Jordan adds, “As a Ph.D. post-BS student searching all over the country for researchers who would be interested in this problem, and who had the ability to help the project succeed, I found Dr. Michael Czabaj here at the University of Utah. As I’ve gotten to know Dr. C more and more, his knowledge, experience, and reputation in the composites community is unprecedented. I’m honored to being working under his leadership.”

Jordan FrenchJordan’s research specifically targets emerging composite cryogenic fuel tank technology for rocket propulsion. The superior specific strength and stiffness properties of fiber reinforced polymers’ (FRP) can help facilitate a significant decrease in structural weight of space launch vehicles needed to improve NASA’s capabilities for long-endurance space exploration missions.

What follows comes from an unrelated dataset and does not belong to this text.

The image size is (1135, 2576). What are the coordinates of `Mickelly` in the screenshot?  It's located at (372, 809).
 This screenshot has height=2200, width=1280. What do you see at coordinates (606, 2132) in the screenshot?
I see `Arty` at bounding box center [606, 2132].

The experimental data from a novel biaxial testing apparatus will provide understanding of composite laminate failure modes under biaxial loading conditions that lead to crack growth and propagation. This data will enable future progressive damage failure theories to confidently predict and evaluate the structural efficiency of next generation space exploration vehicles.

The goal of the NASA Space Technology Research Fellowship is to allow a creative avenue for promising graduate students to explore new space technologies for our Nation’s science, exploration, and economic future. Jordan French has been selected for this fellowship to support NASA’s materials, structures, and manufacturing technology roadmap. His research aims to produce unprecedented insight into the damage initiation and evolution of biaxially stressed composite structures at cryogenic temperatures.